Powered by white America’s guilt and collective notion that blacks generally are confrontational and violent people, ABM, like the warning scent of a skunk or sight of a porcupine’s quills, often serves as a deterrent to assorted racist bullshit. Puts a certain white person in check. However, increasingly, ABM’s bark is falling on a deaf conscience.

We’ve become too familiar to white folks. Now officially “free,” we’re preoccupied with the same things as everyone else in America. In the process, the Angry Black Man has been all but demystified. What with Oprah and the invention of upper and middle class blacks, increasingly, whites are convinced we have very little to be angry about.

Whether or not that is true, one of the tradeoffs of our hard-fought progress is that blacks don’t get to manipulate the very stereotypes we fight to abolish.

For example, while the black man can’t control what anyone chooses to think about him, he can’t be offended by his objectification if he continues to hold on (literally) to the notion that he is the penis king. What seems like a legend that serves us was created by racism and fear. Let us leave the debate of who has the biggest dick to fearful, sexist racists.

Likewise, blacks have never understood the long held white belief that the black woman is this sex-driven freak. Yet, when you look at rap videos, you see black men and women–us–perpetuating those very sexual stereotypes. We can’t have it both ways.

To move forward, we have to discard some stuff. Such as the idea that all whites are inherently racist–and the hypothesis that blacks CAN’T be racists; that by sheer nature of the wrongs committed against us, we are entitled to stew in our own prejudice and intolerance.

We have been in America for a long time. We are products of an environment in which we have been both victims and culprits. If today we can be CEOs of Fortune 500 companies, if we can be President of the United States–and we can–then we have to admit that we can be serial killers, too.

Granted, some things are more difficult to let go of than others. However, once we come to grips with the fact that doo-doo, bronzed and praised, is still doo-doo; once we acknowledge that we cannot pick and choose the turds to suit our fractured whim, then we can get on with celebrating that which truly makes us unique.

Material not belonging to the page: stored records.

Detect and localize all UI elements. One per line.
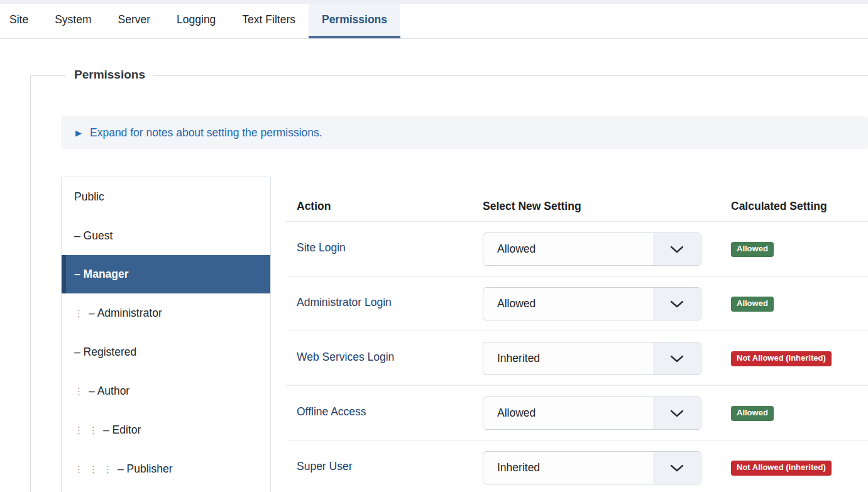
calculated-setting-badge: Allowed <box>731 406 774 421</box>
tree-indent-icon: ⋮ <box>103 464 118 474</box>
notes-accordion-toggle[interactable]: ▶ Expand for notes about setting the per… <box>61 116 868 149</box>
chevron-down-icon <box>653 397 701 429</box>
tab-system[interactable]: System <box>41 4 104 38</box>
action-label-site-login[interactable]: Site Login <box>297 241 346 254</box>
tree-indent-icon: ⋮ <box>74 425 89 435</box>
tab-site[interactable]: Site <box>0 4 41 38</box>
chevron-down-icon <box>653 452 701 484</box>
tree-indent-icon: ⋮ <box>89 425 103 435</box>
tab-logging[interactable]: Logging <box>163 4 229 38</box>
select-value: Inherited <box>497 352 540 365</box>
group-label: – Guest <box>74 229 113 243</box>
group-label: – Editor <box>103 424 141 437</box>
action-label-administrator-login[interactable]: Administrator Login <box>297 296 392 309</box>
group-item-administrator[interactable]: ⋮ – Administrator <box>62 293 270 332</box>
calculated-setting-badge: Allowed <box>731 297 774 312</box>
chevron-down-icon <box>653 342 701 374</box>
group-label: – Author <box>89 385 129 398</box>
table-row: Super User Inherited Not Allowed (Inheri… <box>286 440 868 492</box>
table-row: Web Services Login Inherited Not Allowed… <box>286 331 868 385</box>
table-row: Site Login Allowed Allowed <box>286 221 868 276</box>
column-header-select-new-setting: Select New Setting <box>483 177 731 221</box>
expand-arrow-icon: ▶ <box>75 129 82 137</box>
group-item-publisher[interactable]: ⋮ ⋮ ⋮ – Publisher <box>62 449 270 488</box>
chevron-down-icon <box>653 288 701 320</box>
table-row: Offline Access Allowed Allowed <box>286 385 868 440</box>
group-label: Public <box>74 190 104 204</box>
global-configuration-page: Site System Server Logging Text Filters … <box>0 0 868 492</box>
config-tabbar: Site System Server Logging Text Filters … <box>0 4 868 39</box>
tree-indent-icon: ⋮ <box>89 464 103 474</box>
new-setting-select[interactable]: Inherited <box>483 451 701 484</box>
calculated-setting-badge: Not Allowed (Inherited) <box>731 461 832 476</box>
group-label: – Administrator <box>89 307 162 320</box>
tab-server[interactable]: Server <box>105 4 164 38</box>
group-label: – Manager <box>74 268 129 281</box>
permissions-table: Action Select New Setting Calculated Set… <box>286 177 868 492</box>
new-setting-select[interactable]: Allowed <box>483 396 701 430</box>
group-item-editor[interactable]: ⋮ ⋮ – Editor <box>62 410 270 449</box>
group-label: – Publisher <box>118 462 173 476</box>
tab-text-filters[interactable]: Text Filters <box>229 4 309 38</box>
new-setting-select[interactable]: Allowed <box>483 287 701 320</box>
action-label-web-services-login[interactable]: Web Services Login <box>297 351 394 363</box>
tree-indent-icon: ⋮ <box>74 386 89 396</box>
action-label-super-user[interactable]: Super User <box>297 460 353 473</box>
tab-permissions[interactable]: Permissions <box>309 4 400 38</box>
new-setting-select[interactable]: Inherited <box>483 342 701 375</box>
group-item-public[interactable]: Public <box>62 177 270 216</box>
group-item-registered[interactable]: – Registered <box>62 332 270 371</box>
new-setting-select[interactable]: Allowed <box>483 232 701 266</box>
tree-indent-icon: ⋮ <box>74 309 89 318</box>
group-item-manager[interactable]: – Manager <box>62 255 270 293</box>
group-item-guest[interactable]: – Guest <box>62 216 270 255</box>
chevron-down-icon <box>653 233 701 265</box>
table-header-row: Action Select New Setting Calculated Set… <box>286 177 868 221</box>
group-item-author[interactable]: ⋮ – Author <box>62 371 270 410</box>
select-value: Allowed <box>497 297 536 310</box>
tree-indent-icon: ⋮ <box>74 464 89 474</box>
calculated-setting-badge: Allowed <box>731 242 774 257</box>
calculated-setting-badge: Not Allowed (Inherited) <box>731 351 832 366</box>
select-value: Allowed <box>497 407 536 420</box>
user-groups-list: Public – Guest – Manager ⋮ – Administrat… <box>61 177 271 492</box>
notes-toggle-label: Expand for notes about setting the permi… <box>90 126 322 139</box>
column-header-calculated-setting: Calculated Setting <box>731 177 868 221</box>
group-label: – Registered <box>74 346 136 359</box>
column-header-action: Action <box>297 177 483 221</box>
page-title: Permissions <box>66 66 153 84</box>
select-value: Inherited <box>497 461 540 474</box>
table-row: Administrator Login Allowed Allowed <box>286 276 868 331</box>
action-label-offline-access[interactable]: Offline Access <box>297 405 366 418</box>
select-value: Allowed <box>497 243 536 256</box>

Such as our dynamic resilience, and our magnificent sense of spirit, unique to any other human beings in the modern world. We possess a remarkable capacity for forgiveness. And we own a history of fortitude and integrity that we seem hell bent on obliterating.

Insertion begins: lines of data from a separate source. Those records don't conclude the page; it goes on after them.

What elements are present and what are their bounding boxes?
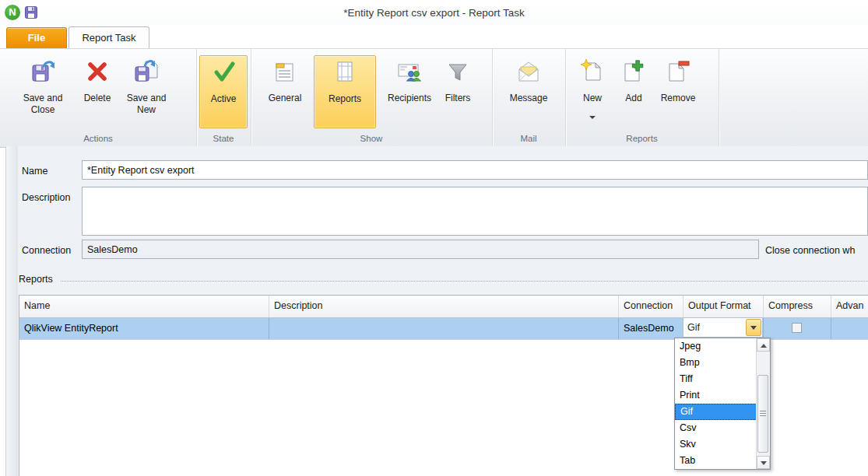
show-general-button[interactable]: General xyxy=(259,55,311,127)
column-header-name[interactable]: Name xyxy=(19,296,269,317)
button-label: Save and New xyxy=(118,93,174,116)
cell-report-name: QlikView EntityReport xyxy=(19,318,269,339)
column-header-connection[interactable]: Connection xyxy=(619,296,684,317)
group-label-state: State xyxy=(196,134,251,143)
recipients-icon xyxy=(397,59,422,84)
ribbon: Save and Close Delete xyxy=(0,48,868,148)
ribbon-group-reports: New Add xyxy=(565,49,719,147)
cell-advanced xyxy=(831,318,868,339)
cell-compress xyxy=(764,318,831,339)
button-label: Message xyxy=(501,93,557,104)
button-label: Save and Close xyxy=(14,93,72,116)
reports-section-divider xyxy=(61,281,868,282)
name-label: Name xyxy=(22,166,47,177)
dropdown-option-gif[interactable]: Gif xyxy=(675,404,757,420)
save-and-new-icon xyxy=(134,59,159,84)
output-format-dropdown-list: Jpeg Bmp Tiff Print Gif Csv Skv Tab xyxy=(674,338,771,470)
save-and-close-icon xyxy=(30,59,55,84)
dropdown-option-jpeg[interactable]: Jpeg xyxy=(675,338,757,355)
cell-report-description xyxy=(269,318,619,339)
new-report-button[interactable]: New xyxy=(574,55,611,127)
connection-label: Connection xyxy=(22,245,71,256)
group-label-reports: Reports xyxy=(565,134,719,143)
scroll-down-button[interactable] xyxy=(757,456,770,469)
column-header-description[interactable]: Description xyxy=(269,296,619,317)
description-label: Description xyxy=(22,192,71,203)
tab-report-task[interactable]: Report Task xyxy=(69,26,149,49)
ribbon-group-actions: Save and Close Delete xyxy=(0,49,197,147)
compress-checkbox[interactable] xyxy=(792,323,802,333)
output-format-combobox[interactable]: Gif xyxy=(683,317,763,338)
dropdown-option-tiff[interactable]: Tiff xyxy=(675,371,757,387)
dropdown-option-csv[interactable]: Csv xyxy=(675,420,757,436)
scrollbar-thumb[interactable] xyxy=(757,375,768,453)
report-task-window: N *Entity Report csv export - Report Tas… xyxy=(0,0,868,476)
group-label-mail: Mail xyxy=(492,134,565,143)
button-label: Active xyxy=(200,93,247,105)
button-label: Add xyxy=(617,93,651,104)
general-doc-icon xyxy=(272,59,297,84)
save-and-close-button[interactable]: Save and Close xyxy=(14,55,72,127)
combobox-value: Gif xyxy=(687,322,700,333)
delete-icon xyxy=(85,59,110,84)
ribbon-group-show: General Reports xyxy=(251,49,493,147)
ribbon-group-state: Active State xyxy=(196,49,251,147)
button-label: Remove xyxy=(654,93,702,104)
chevron-down-icon xyxy=(750,326,757,330)
title-bar: N *Entity Report csv export - Report Tas… xyxy=(0,0,868,25)
arrow-down-icon xyxy=(761,461,767,465)
page-title: *Entity Report csv export - Report Task xyxy=(0,7,868,19)
dropdown-scrollbar[interactable] xyxy=(756,338,770,469)
name-field[interactable] xyxy=(82,160,868,180)
delete-button[interactable]: Delete xyxy=(75,55,120,127)
close-connection-label: Close connection wh xyxy=(765,245,855,256)
arrow-up-icon xyxy=(761,344,767,348)
filter-funnel-icon xyxy=(445,59,470,84)
description-field[interactable] xyxy=(82,187,868,236)
table-header-row: Name Description Connection Output Forma… xyxy=(19,296,868,318)
new-report-icon xyxy=(580,59,605,84)
remove-report-button[interactable]: Remove xyxy=(654,55,702,127)
new-dropdown-caret-icon[interactable] xyxy=(589,116,596,119)
reports-section-label: Reports xyxy=(19,274,53,285)
group-label-show: Show xyxy=(251,134,492,143)
show-reports-button[interactable]: Reports xyxy=(314,55,376,128)
dropdown-option-skv[interactable]: Skv xyxy=(675,436,757,453)
connection-field[interactable] xyxy=(82,240,759,259)
active-toggle-button[interactable]: Active xyxy=(199,55,248,128)
button-label: New xyxy=(574,93,611,104)
reports-layout-icon xyxy=(332,59,357,84)
combobox-dropdown-button[interactable] xyxy=(746,319,761,336)
save-and-new-button[interactable]: Save and New xyxy=(118,55,174,127)
scroll-up-button[interactable] xyxy=(757,338,770,352)
add-report-icon xyxy=(621,59,646,84)
cell-report-connection: SalesDemo xyxy=(619,318,684,339)
message-envelope-icon xyxy=(516,59,541,84)
message-button[interactable]: Message xyxy=(501,55,557,127)
active-check-icon xyxy=(211,59,236,84)
dropdown-option-print[interactable]: Print xyxy=(675,387,757,404)
button-label: General xyxy=(259,93,311,104)
button-label: Delete xyxy=(75,93,120,104)
button-label: Reports xyxy=(315,93,375,105)
ribbon-tab-row: File Report Task xyxy=(0,25,868,48)
dropdown-option-bmp[interactable]: Bmp xyxy=(675,355,757,371)
column-header-advanced[interactable]: Advan xyxy=(831,296,868,317)
group-label-actions: Actions xyxy=(0,134,196,143)
thumb-grip-icon xyxy=(760,411,766,416)
column-header-compress[interactable]: Compress xyxy=(764,296,831,317)
tab-file[interactable]: File xyxy=(6,27,67,48)
show-filters-button[interactable]: Filters xyxy=(430,55,486,127)
dropdown-option-tab[interactable]: Tab xyxy=(675,453,757,469)
button-label: Filters xyxy=(430,93,486,104)
add-report-button[interactable]: Add xyxy=(617,55,651,127)
ribbon-group-mail: Message Mail xyxy=(492,49,566,147)
remove-report-icon xyxy=(666,59,691,84)
side-panel-splitter[interactable] xyxy=(5,146,19,476)
column-header-output-format[interactable]: Output Format xyxy=(684,296,764,317)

I can get angry, and with good reason. However, I was not, as some would have me believe, born mad. I wake up every morning as a human being–who is only reminded of his hue when he steps out into the world.

However, for me there is no value in having the person in the car next to me, who happens to be white, be afraid of the Angry Black Man. I can no longer believe that his fear of my posturing serves me. In order to move forward, this is the kind of thinking I have to give up.